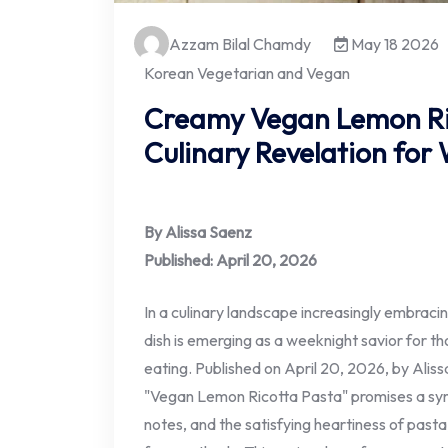
Azzam Bilal Chamdy
May 18 2026
Korean Vegetarian and Vegan
Creamy Vegan Lemon Ric
Culinary Revelation for
By Alissa Saenz
Published: April 20, 2026
In a culinary landscape increasingly embraci
dish is emerging as a weeknight savior for 
eating. Published on April 20, 2026, by Alis
"Vegan Lemon Ricotta Pasta" promises a sym
notes, and the satisfying heartiness of pasta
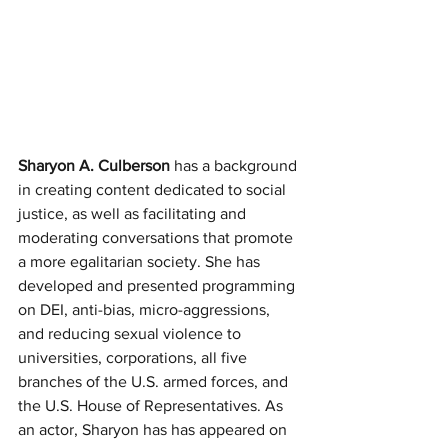
Sharyon A. Culberson
 has a background 
in creating content dedicated to social 
justice, as well as facilitating and 
moderating conversations that promote 
a more egalitarian society. She has 
developed and presented programming 
on DEI, anti-bias, micro-aggressions, 
and reducing sexual violence to 
universities, corporations, all five 
branches of the U.S. armed forces, and 
the U.S. House of Representatives. As 
an actor, Sharyon has has appeared on 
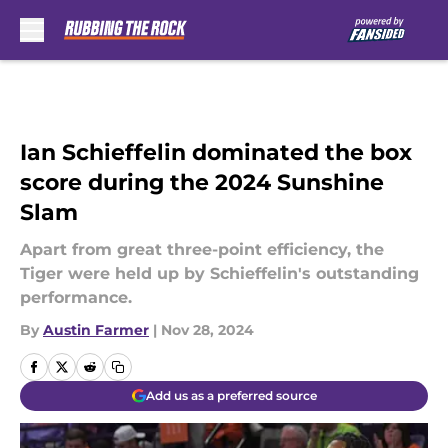
Skip to main content
Ian Schieffelin dominated the box
score during the 2024 Sunshine
Slam
Apart from great three-point efficiency, the
Tiger were held up by Schieffelin's outstanding
performance.
By
Austin Farmer
|
Nov 28, 2024
Add us as a preferred source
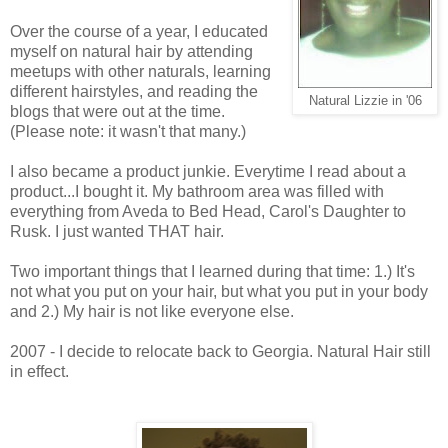
Over the course of a year, I educated
myself on natural hair by attending
meetups with other naturals, learning
different hairstyles, and reading the
Natural Lizzie in '06
blogs that were out at the time.
(Please note: it wasn't that many.)
I also became a product junkie. Everytime I read about a
product...I bought it. My bathroom area was filled with
everything from Aveda to Bed Head, Carol's Daughter to
Rusk. I just wanted THAT hair.
Two important things that I learned during that time: 1.) It's
not what you put on your hair, but what you put in your body
and 2.) My hair is not like everyone else.
2007 - I decide to relocate back to Georgia. Natural Hair still
in effect.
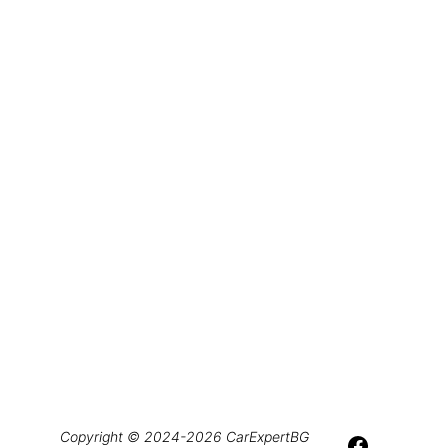
Copyright © 2024-2026 CarExpertBG 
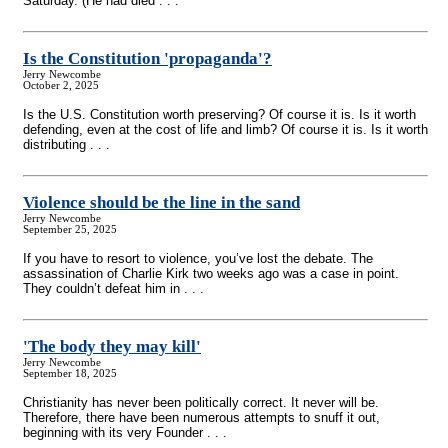
Saturday. (He had died . . .
Is the Constitution 'propaganda'?
Jerry Newcombe
October 2, 2025
Is the U.S. Constitution worth preserving? Of course it is. Is it worth
defending, even at the cost of life and limb? Of course it is. Is it worth
distributing . . .
Violence should be the line in the sand
Jerry Newcombe
September 25, 2025
If you have to resort to violence, you’ve lost the debate. The
assassination of Charlie Kirk two weeks ago was a case in point.
They couldn’t defeat him in . . .
'The body they may kill'
Jerry Newcombe
September 18, 2025
Christianity has never been politically correct. It never will be.
Therefore, there have been numerous attempts to snuff it out,
beginning with its very Founder . . .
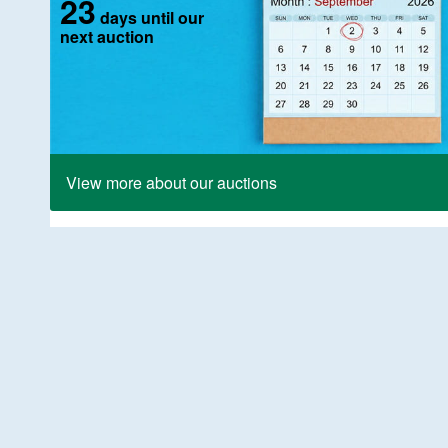
23
days until our
next auction
View more about our auctions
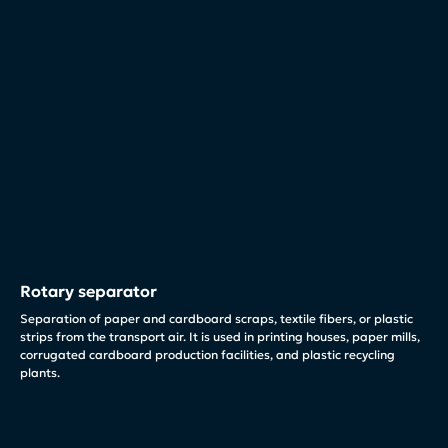
Rotary separator
Separation of paper and cardboard scraps, textile fibers, or plastic
strips from the transport air. It is used in printing houses, paper mills,
corrugated cardboard production facilities, and plastic recycling
plants.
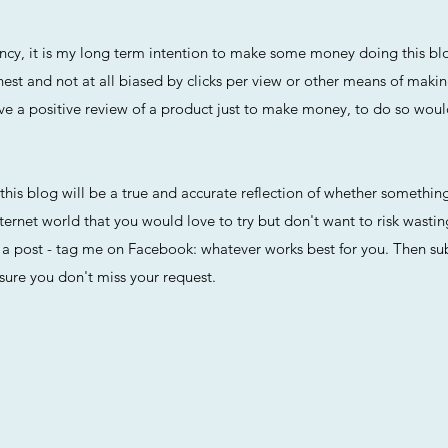
arency, it is my long term intention to make some money doing this 
nest and not at all biased by clicks per view or other means of maki
r give a positive review of a product just to make money, to do so wou
t this blog will be a true and accurate reflection of whether something
ternet world that you would love to try but don't want to risk wasti
 post - tag me on Facebook: whatever works best for you. Then subs
sure you don't miss your request.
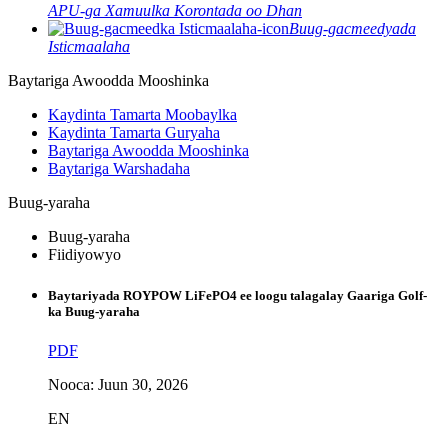
APU-ga Xamuulka Korontada oo Dhan
Buug-gacmeedyada
Isticmaalaha
Baytariga Awoodda Mooshinka
Kaydinta Tamarta Moobaylka
Kaydinta Tamarta Guryaha
Baytariga Awoodda Mooshinka
Baytariga Warshadaha
Buug-yaraha
Buug-yaraha
Fiidiyowyo
Baytariyada ROYPOW LiFePO4 ee loogu talagalay Gaariga Golf-
ka Buug-yaraha
PDF
Nooca: Juun 30, 2026
EN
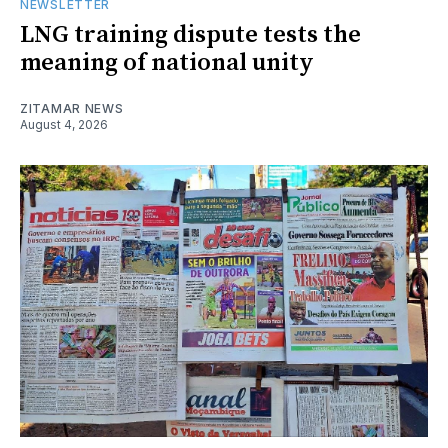
NEWSLETTER
LNG training dispute tests the
meaning of national unity
ZITAMAR NEWS
August 4, 2026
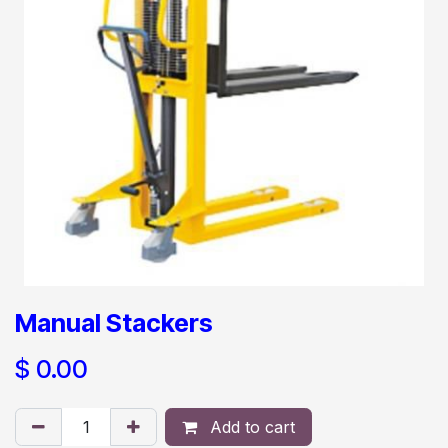
Manual Stackers
$
0.00
Add to cart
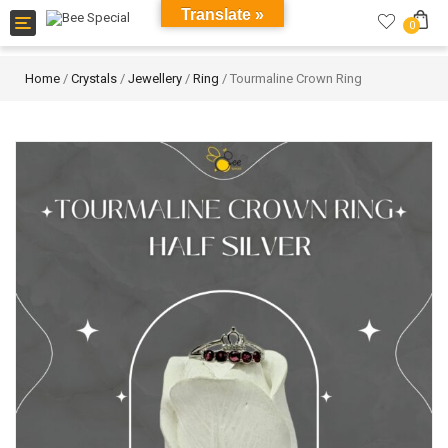
Translate »
Toggle
0
navigation
Home
/
Crystals
/
Jewellery
/
Ring
/ Tourmaline Crown Ring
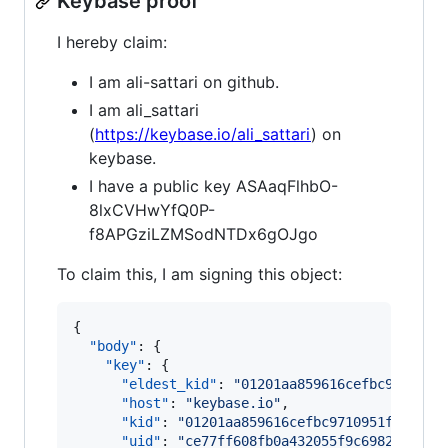
Keybase proof
I hereby claim:
I am ali-sattari on github.
I am ali_sattari
(
https://keybase.io/ali_sattari
) on
keybase.
I have a public key ASAaqFlhbO-
8lxCVHwYfQ0P-
f8APGziLZMSodNTDx6gOJgo
To claim this, I am signing this object:
{

"body"
: {

"key"
: {

"eldest_kid"
: 
"
01201aa859616cefbc9710951
"host"
: 
"
keybase.io
"
,

"kid"
: 
"
01201aa859616cefbc9710951f061f43
"uid"
: 
"
ce77ff608fb0a432055f9c6982e4ff19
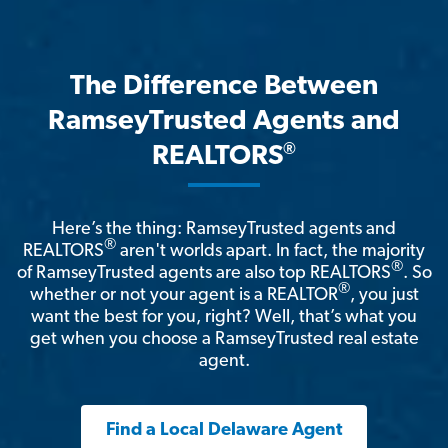
The Difference Between
RamseyTrusted Agents and
®
REALTORS
Here’s the thing: RamseyTrusted agents and
®
REALTORS
aren't worlds apart. In fact, the majority
®
of RamseyTrusted agents are also top REALTORS
. So
®
whether or not your agent is a REALTOR
, you just
want the best for you, right? Well, that’s what you
get when you choose a RamseyTrusted real estate
agent.
Find a Local Delaware Agent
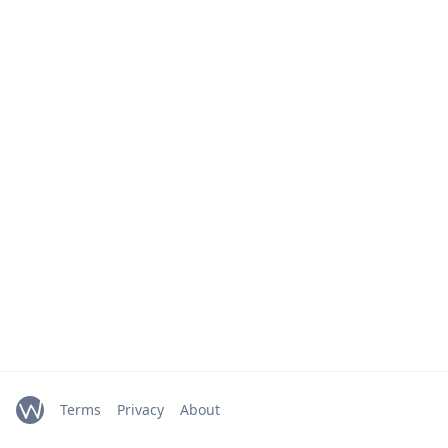
Terms
Privacy
About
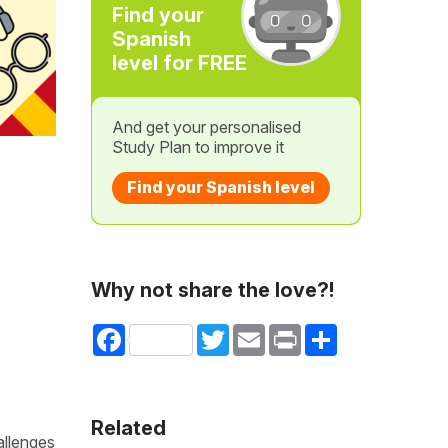
Find your
Spanish
level for FREE
And get your personalised
Study Plan to improve it
Find your Spanish level
Why not share the love?!
Facebook
Twitter
Email
Print
Share
Related
allenges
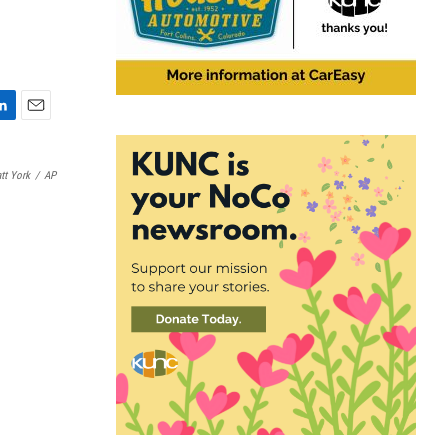
E
m
a
tt York
/
AP
i
l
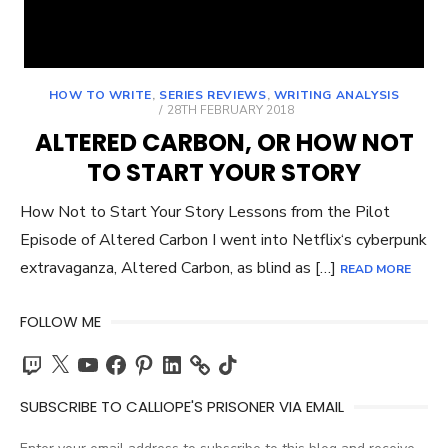
HOW TO WRITE
,
SERIES REVIEWS
,
WRITING ANALYSIS
POSTED
28TH FEBRUARY 2018
ON
ALTERED CARBON, OR HOW NOT
TO START YOUR STORY
How Not to Start Your Story Lessons from the Pilot
Episode of Altered Carbon I went into Netflix‘s cyberpunk
extravaganza, Altered Carbon, as blind as […]
READ MORE
FOLLOW ME
Twitch
X
YouTube
Facebook
Pinterest
LinkedIn
TikTok
SUBSCRIBE TO CALLIOPE'S PRISONER VIA EMAIL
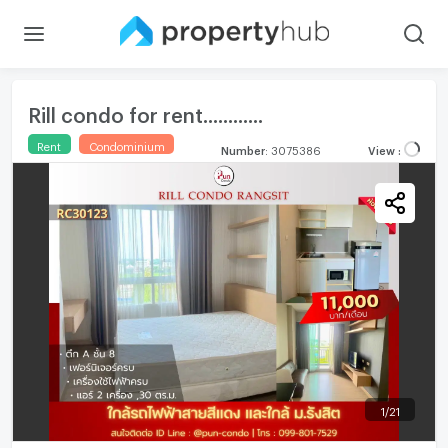
Rill condo for rent............
Rent
Condominium
Number
:
3075386
View
:
1
/
21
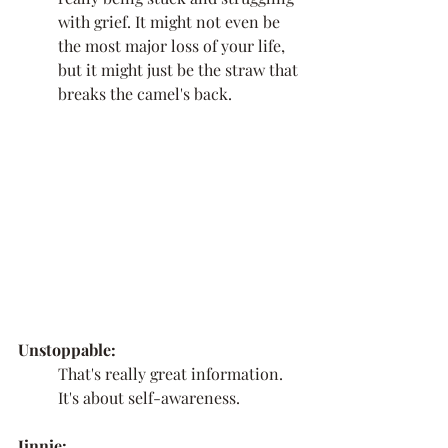
with grief. It might not even be 
the most major loss of your life, 
but it might just be the straw that 
breaks the camel's back. 
Unstoppable:
That's really great information. 
It's about self-awareness.
Jinnie:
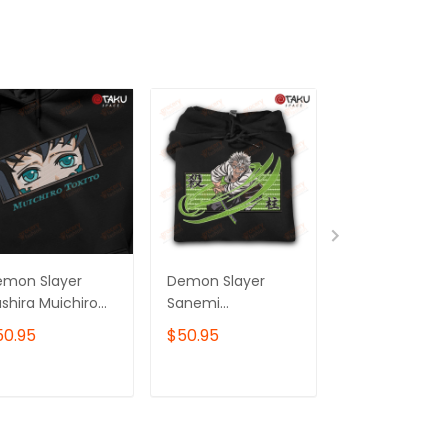
emon Slayer
Demon Slayer
Demon Slayer
shira Muichiro
Sanemi
Serpent Hashi
kito Anime
Shinazugawa Wind
Obanai Iguro
50.95
$50.95
$50.95
mbroidered
Hashira Anime
Anime
odie /
Embroidered
Embroidered
eatshirt
Hoodie /
Hoodie /
ADD TO CART
ADD TO CART
ADD TO C
Sweatshirt
Sweatshirt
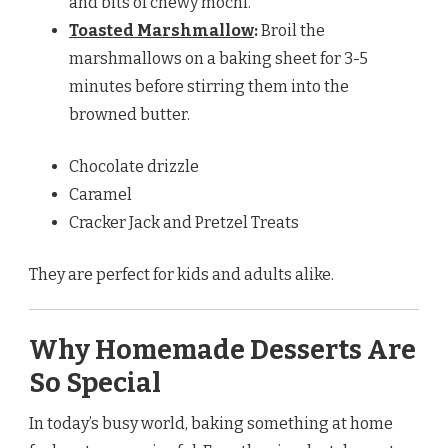
and bits of chewy mochi.
Toasted Marshmallow
:
Broil the
marshmallows on a baking sheet for 3-5
minutes before stirring them into the
browned butter.
Chocolate drizzle
Caramel
Cracker Jack and Pretzel Treats
They are perfect for kids and adults alike.
Why Homemade Desserts Are
So Special
In today’s busy world, baking something at home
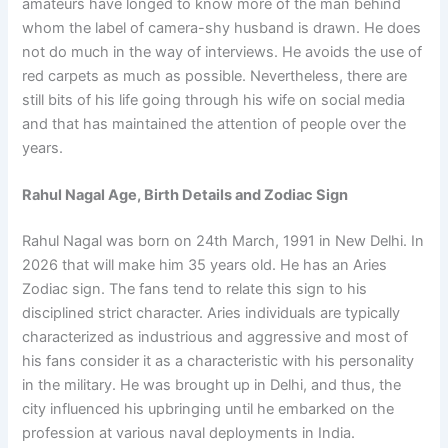
amateurs have longed to know more of the man behind
whom the label of camera-shy husband is drawn. He does
not do much in the way of interviews. He avoids the use of
red carpets as much as possible. Nevertheless, there are
still bits of his life going through his wife on social media
and that has maintained the attention of people over the
years.
Rahul Nagal Age, Birth Details and Zodiac Sign
Rahul Nagal was born on 24th March, 1991 in New Delhi. In
2026 that will make him 35 years old. He has an Aries
Zodiac sign. The fans tend to relate this sign to his
disciplined strict character. Aries individuals are typically
characterized as industrious and aggressive and most of
his fans consider it as a characteristic with his personality
in the military. He was brought up in Delhi, and thus, the
city influenced his upbringing until he embarked on the
profession at various naval deployments in India.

> ACTIVITY
All that should be returned is the run of lines from the start of the entries above to the line bearing "justice, as well as facilitating and", each exact, with pictures omitted.

> OUTPUT OF THE TASK
Azzam Bilal Chamdy
May 18 2026
Korean Vegetarian and Vegan
Creamy Vegan Lemon Ric
Culinary Revelation for
By Alissa Saenz
Published: April 20, 2026
In a culinary landscape increasingly embraci
dish is emerging as a weeknight savior for 
eating. Published on April 20, 2026, by Alis
"Vegan Lemon Ricotta Pasta" promises a sym
notes, and the satisfying heartiness of pasta
Sharyon A. Culberson
 has a background 
in creating content dedicated to social 
justice, as well as facilitating and 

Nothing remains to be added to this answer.